I pondered that. “I guess I don’t. But it stopped when I was four or five.” Right about the time my mother disappeared. “Recently, I got incredibly sick, and then the colors started up. I thought something was wrong with me. Like maybe the fever gave me brain damage or something.”

He nudged my shoulder softly with his own. “There’s nothing wrong with you. Except I think, perhaps, you have no idea how rare you are.”

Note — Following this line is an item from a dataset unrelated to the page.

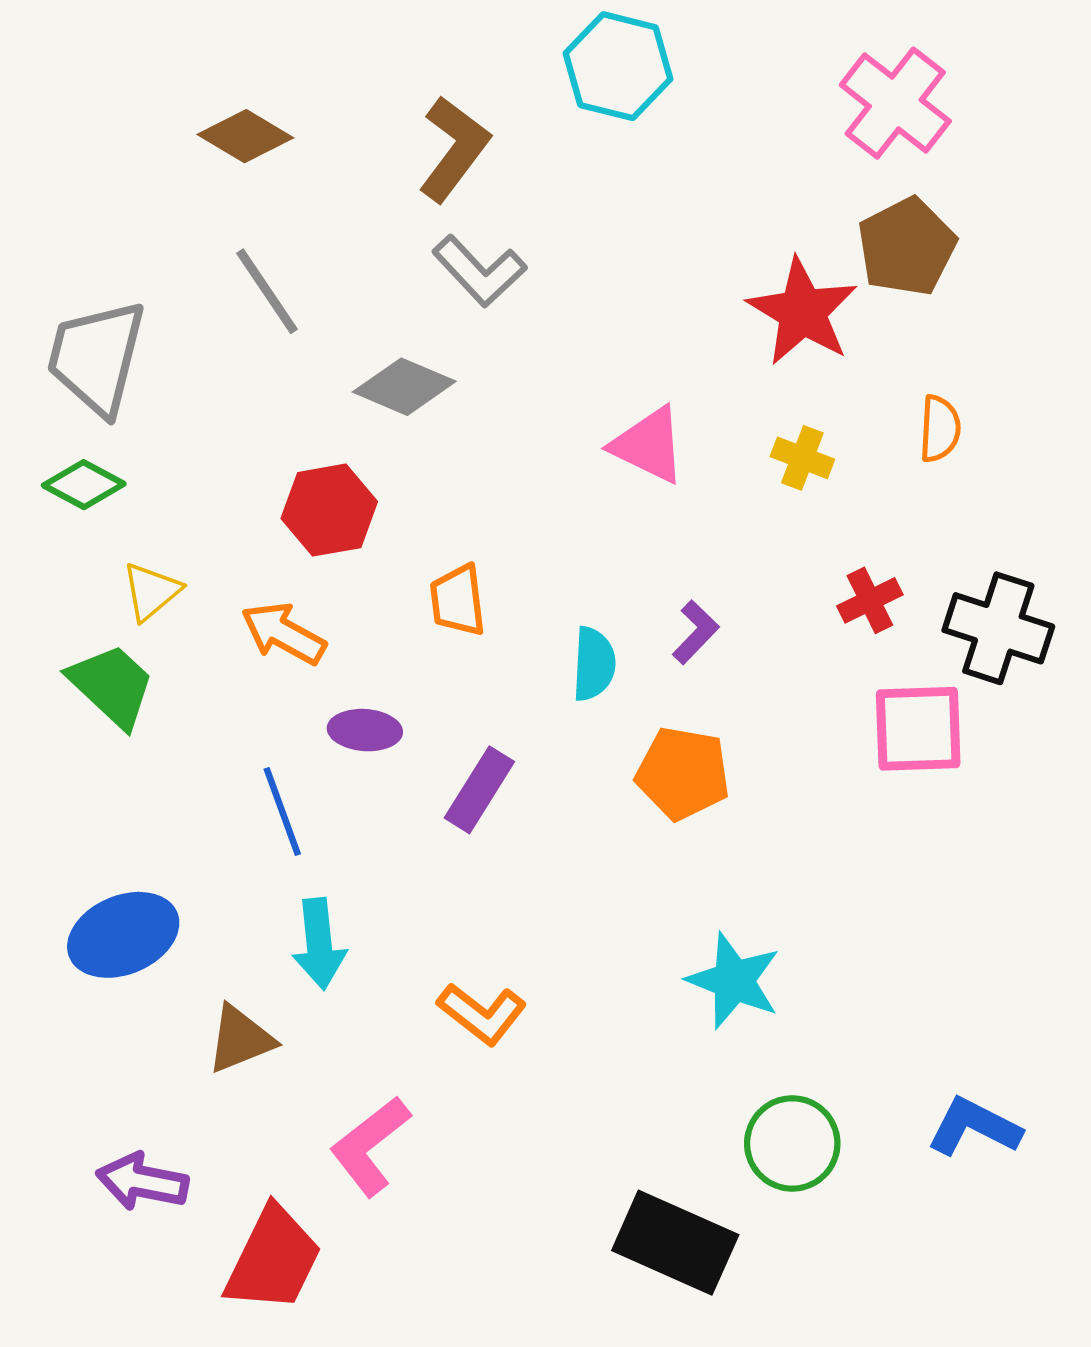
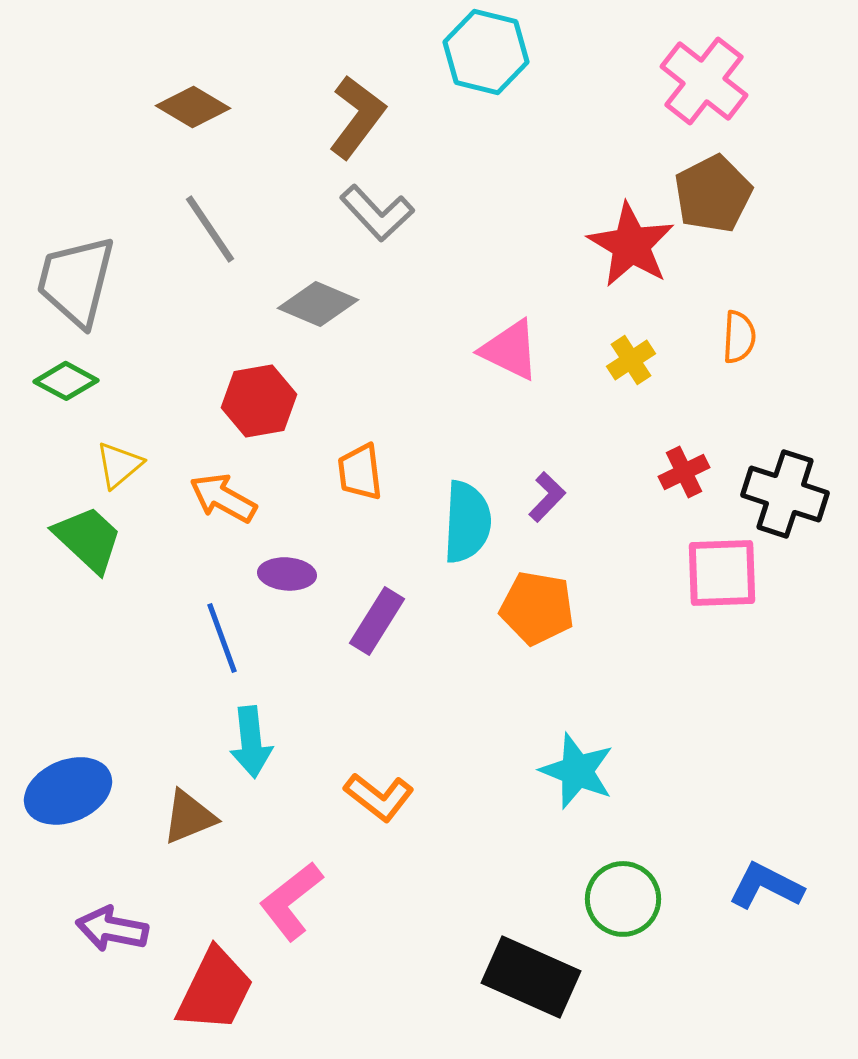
yellow cross: (802, 458) -> (631, 360), turned 36
cyan semicircle: (594, 664) -> (467, 522), size x1.4
blue ellipse: (123, 935) -> (68, 791), moved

I stared into his eyes, then let my gaze roam, exploring his aura. “How rare we are.” I shifted slightly away so that his shoulder would stop kindling against mine. “You are the only other person I’ve met whose aura is—”

“Beautiful?”

I bit my bottom lip. He was a wily one. “Silver.”

Giovanni leaned his face close. I could see silvery-gray specks in his blue eyes. I tried to ignore the obvious merging of our auras when he was that near. Happy agitation skipped through me, but I couldn’t tell if the thrill I felt was his or my own at finding another silver person.

Scintilla.”

“What? What does that mean?” The word was wine-red and silky. It sounded like schinteeela in his accent.

“It’s what we call people like us.” His sky-blue gaze traveled over my face, to my aura above my head, and then slowly raked over my body. His nostrils flared a touch before he added, “Spark.